Bezirke dürfen Vaterschaften anfechten: Gentest für binationale Eltern
Seit knapp zwei Jahren dürfen die Bezirke Vaterschaften bei binationalen Kindern anfechten. Eltern müssen zum Gentest - sonst gibt es keine Aufenthaltserlaubnis.
Mehrere Rechtsanwälte erheben schwere Vorwürfe gegen die Ausländerbehörde: Sie würde unverheiratete Eltern binationaler Kinder unter Generalverdacht stellen und dem nichtdeutschen Elternteil die Aufenthaltserlaubnis verweigern, wenn sie nicht "freiwillig" zum Gentest gehen.
"Ich habe sogar Mandanten, die zum Gentest geschickt wurden, um festzustellen, ob der Vater tatsächlich der Vater ist", sagt Anwältin Katarina Fröbel. Das dürfen ihrer Überzeugung nach Behörden nicht, sondern lediglich Gerichte. Der Gentest müsse durch die jungen Familien in der Regel auch selbst bezahlt werden.
"Sie bekommen die Adresse von zwei Instituten, dürfen also noch nicht einmal frei wählen", so Fröbel. Die Kosten: rund 500 Euro. Bis ein Ergebnis vorliege, bekäme der nichtdeutsche Elternteil nur eine Duldung. Damit hat er keinen Anspruch auf Integrationskurse und keinen Zugang zum Arbeitsmarkt. Auch der Bezug von Kinder- und Erziehungsgeld sei dann schwierig, in Einzelfällen sogar unmöglich.
Juristische Grundlage ist ein Bundesgesetz, das seit Mitte 2008 gilt. Es ermöglicht den Behörden, Vaterschaften bei binationalen Kindern dann anzufechten, wenn die Vaterschaft missbräuchlich erklärt wurde. Also, wenn der Vater weder biologischer Vater ist noch zwischen ihm und dem Kind eine sozialfamiliäre Vaterschaft besteht. Die rot-rote Landesregierung hat selbst über den Bundesrat die Gesetzesinitiative mit eingereicht.

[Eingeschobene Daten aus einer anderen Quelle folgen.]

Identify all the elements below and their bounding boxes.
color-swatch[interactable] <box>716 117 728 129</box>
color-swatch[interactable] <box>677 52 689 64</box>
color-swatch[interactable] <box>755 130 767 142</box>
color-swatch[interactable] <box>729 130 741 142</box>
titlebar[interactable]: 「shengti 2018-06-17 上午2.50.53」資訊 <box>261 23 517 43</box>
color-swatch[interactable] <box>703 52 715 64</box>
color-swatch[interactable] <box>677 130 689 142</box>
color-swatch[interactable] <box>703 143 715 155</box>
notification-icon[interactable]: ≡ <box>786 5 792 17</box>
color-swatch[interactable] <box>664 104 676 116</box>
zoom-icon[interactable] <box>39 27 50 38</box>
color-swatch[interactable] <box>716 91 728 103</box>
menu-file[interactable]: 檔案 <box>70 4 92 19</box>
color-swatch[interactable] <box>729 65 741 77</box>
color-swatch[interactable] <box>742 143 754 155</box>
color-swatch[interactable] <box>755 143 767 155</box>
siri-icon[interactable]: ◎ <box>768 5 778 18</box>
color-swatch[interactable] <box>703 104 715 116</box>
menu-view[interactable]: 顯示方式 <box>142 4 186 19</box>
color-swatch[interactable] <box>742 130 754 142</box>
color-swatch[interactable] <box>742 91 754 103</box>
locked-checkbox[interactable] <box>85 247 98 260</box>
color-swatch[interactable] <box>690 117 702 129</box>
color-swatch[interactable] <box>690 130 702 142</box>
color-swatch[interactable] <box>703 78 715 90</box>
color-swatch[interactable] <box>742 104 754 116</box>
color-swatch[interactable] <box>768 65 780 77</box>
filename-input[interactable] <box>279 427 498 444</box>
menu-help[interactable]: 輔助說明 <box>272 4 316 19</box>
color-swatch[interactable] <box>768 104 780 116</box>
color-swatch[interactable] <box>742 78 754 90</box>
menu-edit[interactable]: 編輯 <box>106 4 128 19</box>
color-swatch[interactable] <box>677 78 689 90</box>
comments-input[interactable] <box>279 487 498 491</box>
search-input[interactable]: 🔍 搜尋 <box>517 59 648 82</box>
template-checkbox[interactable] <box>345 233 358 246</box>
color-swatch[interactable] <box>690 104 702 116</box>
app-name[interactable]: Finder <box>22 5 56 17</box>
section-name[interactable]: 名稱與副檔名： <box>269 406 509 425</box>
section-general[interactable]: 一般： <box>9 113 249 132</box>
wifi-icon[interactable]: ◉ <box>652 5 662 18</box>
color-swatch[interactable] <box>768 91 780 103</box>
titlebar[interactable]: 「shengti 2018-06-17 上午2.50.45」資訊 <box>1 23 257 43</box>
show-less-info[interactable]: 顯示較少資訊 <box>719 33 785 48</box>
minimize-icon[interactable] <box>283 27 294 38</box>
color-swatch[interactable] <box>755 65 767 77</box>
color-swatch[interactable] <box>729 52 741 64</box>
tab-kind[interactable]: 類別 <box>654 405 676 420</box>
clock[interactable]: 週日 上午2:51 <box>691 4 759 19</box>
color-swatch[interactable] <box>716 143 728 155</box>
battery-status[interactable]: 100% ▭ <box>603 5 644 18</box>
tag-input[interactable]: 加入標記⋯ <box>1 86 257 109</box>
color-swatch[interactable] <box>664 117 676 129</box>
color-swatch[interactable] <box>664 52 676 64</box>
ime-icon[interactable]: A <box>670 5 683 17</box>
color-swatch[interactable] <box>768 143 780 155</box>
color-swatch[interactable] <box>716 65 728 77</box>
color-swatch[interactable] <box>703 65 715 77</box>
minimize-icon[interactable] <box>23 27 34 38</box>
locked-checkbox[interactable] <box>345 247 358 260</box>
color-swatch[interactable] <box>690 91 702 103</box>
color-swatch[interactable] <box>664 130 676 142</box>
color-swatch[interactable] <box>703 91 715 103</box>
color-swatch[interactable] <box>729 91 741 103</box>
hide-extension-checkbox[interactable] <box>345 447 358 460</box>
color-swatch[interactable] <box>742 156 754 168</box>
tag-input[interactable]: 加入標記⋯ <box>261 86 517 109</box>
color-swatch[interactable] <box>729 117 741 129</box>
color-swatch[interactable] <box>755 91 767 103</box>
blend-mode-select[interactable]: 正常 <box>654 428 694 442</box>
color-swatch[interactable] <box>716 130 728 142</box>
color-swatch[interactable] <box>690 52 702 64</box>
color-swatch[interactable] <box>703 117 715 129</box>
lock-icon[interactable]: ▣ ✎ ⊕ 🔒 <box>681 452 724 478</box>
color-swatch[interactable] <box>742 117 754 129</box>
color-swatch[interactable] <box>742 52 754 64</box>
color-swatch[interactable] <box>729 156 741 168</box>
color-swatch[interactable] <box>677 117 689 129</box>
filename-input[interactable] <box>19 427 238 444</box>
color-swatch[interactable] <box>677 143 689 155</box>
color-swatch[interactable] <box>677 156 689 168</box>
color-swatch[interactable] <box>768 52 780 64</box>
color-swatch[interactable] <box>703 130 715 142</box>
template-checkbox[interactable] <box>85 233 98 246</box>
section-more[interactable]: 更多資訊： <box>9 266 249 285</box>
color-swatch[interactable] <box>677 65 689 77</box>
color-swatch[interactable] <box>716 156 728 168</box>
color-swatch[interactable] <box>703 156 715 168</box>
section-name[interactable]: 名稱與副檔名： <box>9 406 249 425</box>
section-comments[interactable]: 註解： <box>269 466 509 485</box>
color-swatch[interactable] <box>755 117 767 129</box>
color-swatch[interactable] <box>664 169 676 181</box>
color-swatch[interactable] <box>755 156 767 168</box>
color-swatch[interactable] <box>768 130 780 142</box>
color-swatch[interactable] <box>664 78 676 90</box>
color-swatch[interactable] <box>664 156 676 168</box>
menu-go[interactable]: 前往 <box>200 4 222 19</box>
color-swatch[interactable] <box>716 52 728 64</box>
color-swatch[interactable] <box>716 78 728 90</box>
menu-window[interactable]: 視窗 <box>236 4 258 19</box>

Bekamen bis 2008 beispielsweise eine Bosnierin und ein Deutscher ein gemeinsames Kind, so erhielt das Kind mit der Geburt den deutschen Pass. Die bosnische Mutter erhielt als Mutter eines Deutschen ein Aufenthaltsrecht in Deutschland. Hier soll es Missbrauchsfälle gegeben haben: Deutsche Sozialhilfeempfänger und Obdachlose sollen gegen Geld Vaterschaften anerkannt und damit Ausländerinnen zu einem Aufenthaltsrecht in Deutschland verholfen haben.

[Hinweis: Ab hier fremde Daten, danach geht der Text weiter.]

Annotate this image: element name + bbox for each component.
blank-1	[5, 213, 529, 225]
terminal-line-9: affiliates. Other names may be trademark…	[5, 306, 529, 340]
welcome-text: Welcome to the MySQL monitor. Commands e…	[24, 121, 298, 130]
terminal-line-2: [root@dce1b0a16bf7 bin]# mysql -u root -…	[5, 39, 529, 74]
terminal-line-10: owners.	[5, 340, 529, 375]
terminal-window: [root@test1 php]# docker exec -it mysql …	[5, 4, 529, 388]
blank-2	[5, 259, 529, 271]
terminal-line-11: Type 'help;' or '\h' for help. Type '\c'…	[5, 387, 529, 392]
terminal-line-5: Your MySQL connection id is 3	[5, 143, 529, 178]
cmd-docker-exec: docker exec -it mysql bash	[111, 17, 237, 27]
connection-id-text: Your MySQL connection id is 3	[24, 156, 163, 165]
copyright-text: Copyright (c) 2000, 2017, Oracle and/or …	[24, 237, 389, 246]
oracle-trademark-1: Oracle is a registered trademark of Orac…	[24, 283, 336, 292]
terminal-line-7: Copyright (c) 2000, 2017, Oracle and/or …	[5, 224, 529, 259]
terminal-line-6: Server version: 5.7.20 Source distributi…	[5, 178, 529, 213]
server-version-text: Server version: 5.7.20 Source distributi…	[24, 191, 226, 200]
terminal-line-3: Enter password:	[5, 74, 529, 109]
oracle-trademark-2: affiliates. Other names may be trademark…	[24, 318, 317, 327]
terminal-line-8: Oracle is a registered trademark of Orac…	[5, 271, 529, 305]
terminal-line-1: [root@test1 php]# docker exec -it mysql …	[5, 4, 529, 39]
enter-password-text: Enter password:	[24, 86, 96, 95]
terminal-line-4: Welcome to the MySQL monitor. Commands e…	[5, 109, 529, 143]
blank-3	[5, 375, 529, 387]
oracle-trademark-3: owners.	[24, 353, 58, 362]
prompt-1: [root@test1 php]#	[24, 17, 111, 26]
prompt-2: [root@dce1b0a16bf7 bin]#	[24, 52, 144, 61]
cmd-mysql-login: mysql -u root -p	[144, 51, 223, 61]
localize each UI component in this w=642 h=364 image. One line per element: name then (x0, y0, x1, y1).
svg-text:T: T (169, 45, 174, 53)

"Ich habe gar nichts dagegen, dass Behörden in Verdachtsfällen prüfen", sagt Anwältin Petra Schlagenhauf. "Ich halte nichts von Scheinvaterschaften. Damit wird ein Kind um seine Identität betrogen." Aber, so Schlagenhauf weiter, einen Generalverdacht gegen binationale Eltern dürfe es nicht geben.

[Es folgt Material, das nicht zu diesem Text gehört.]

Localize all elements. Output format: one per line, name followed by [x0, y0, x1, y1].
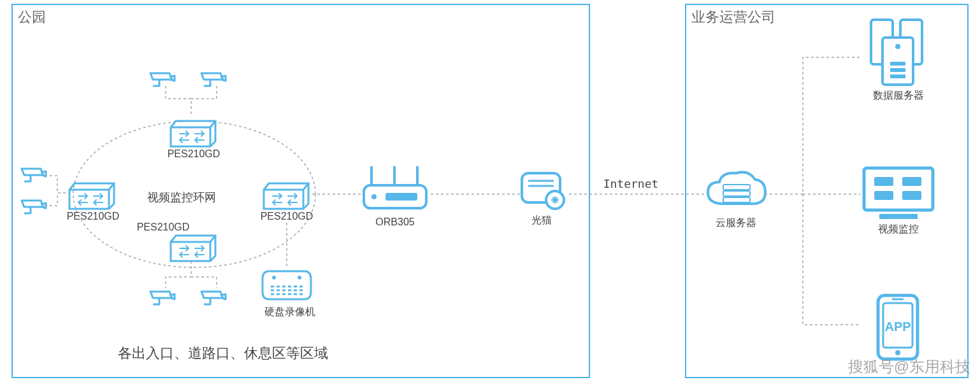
- cloud-label: 云服务器: [707, 216, 765, 230]
- svg-rect-10: [723, 197, 750, 202]
- link: [312, 191, 363, 197]
- switch-icon: [167, 115, 219, 148]
- svg-rect-22: [902, 191, 921, 200]
- switch-icon: [167, 229, 219, 262]
- svg-point-14: [895, 44, 900, 49]
- camera-link: [156, 261, 233, 290]
- cloud-icon: [704, 167, 768, 218]
- link: [284, 223, 296, 267]
- ring-label: 视频监控环网: [137, 190, 226, 205]
- app-badge: APP: [884, 320, 911, 334]
- svg-rect-18: [864, 168, 933, 210]
- svg-point-1: [272, 276, 276, 279]
- park-caption: 各出入口、道路口、休息区等区域: [83, 344, 363, 363]
- svg-rect-16: [890, 68, 905, 72]
- svg-point-4: [371, 194, 377, 199]
- servers-icon: [857, 16, 940, 86]
- switch-left-label: PES210GD: [64, 211, 122, 222]
- monitor-icon: [860, 164, 937, 222]
- switch-icon: [66, 177, 118, 210]
- servers-label: 数据服务器: [863, 89, 933, 103]
- modem-icon: [519, 171, 569, 213]
- svg-rect-9: [723, 191, 750, 196]
- svg-rect-21: [874, 191, 893, 200]
- app-icon: APP: [873, 293, 923, 363]
- monitor-label: 视频监控: [867, 223, 930, 236]
- svg-point-26: [895, 350, 900, 355]
- svg-rect-17: [890, 74, 905, 78]
- camera-link: [45, 171, 70, 215]
- modem-label: 光猫: [522, 214, 561, 227]
- switch-icon: [260, 177, 312, 210]
- svg-rect-19: [874, 177, 893, 186]
- switch-top-label: PES210GD: [164, 148, 223, 160]
- switch-bottom-label: PES210GD: [134, 222, 192, 233]
- camera-link: [156, 86, 233, 118]
- svg-rect-8: [723, 185, 750, 190]
- switch-right-label: PES210GD: [257, 211, 316, 222]
- router-label: ORB305: [370, 216, 421, 228]
- svg-rect-20: [902, 177, 921, 186]
- link: [431, 191, 520, 197]
- svg-rect-5: [386, 193, 417, 201]
- cloud-links: [765, 38, 867, 344]
- company-title: 业务运营公司: [691, 8, 775, 27]
- nvr-label: 硬盘录像机: [255, 306, 325, 319]
- nvr-icon: [261, 267, 312, 303]
- park-title: 公园: [18, 8, 46, 27]
- svg-rect-23: [879, 214, 918, 219]
- svg-point-2: [298, 276, 301, 279]
- svg-rect-15: [890, 62, 905, 66]
- internet-label: Internet: [599, 177, 663, 190]
- router-icon: [360, 162, 430, 213]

Isabelle Kalbitzer, Sprecherin von Innensenator Ehrhart Körting (SPD) weist den Vorwurf eines Generalverdachtes zurück. "Das Anfechtungsverfahren wird nur in Einzelfällen, bei Vorliegen eines konkreten Anfangsverdachtes, eingeleitet." Solche Einzelfälle gab es in Berlin allerdings schon 245-mal, räumt sie ein. Die Mütter kamen aus Vietnam, Bosnien, Serbien, Ghana, Nigeria, der Ukraine, Kamerun und Syrien. Bisher seien lediglich 29 Anfechtungen bei Gericht anhängig. Eine rechtskräftige Gerichtsentscheidung gebe es in noch keinem einzigen Fall. Für die betroffenen Mütter heißt das, sie leben viele Monate im rechtsfreien Raum.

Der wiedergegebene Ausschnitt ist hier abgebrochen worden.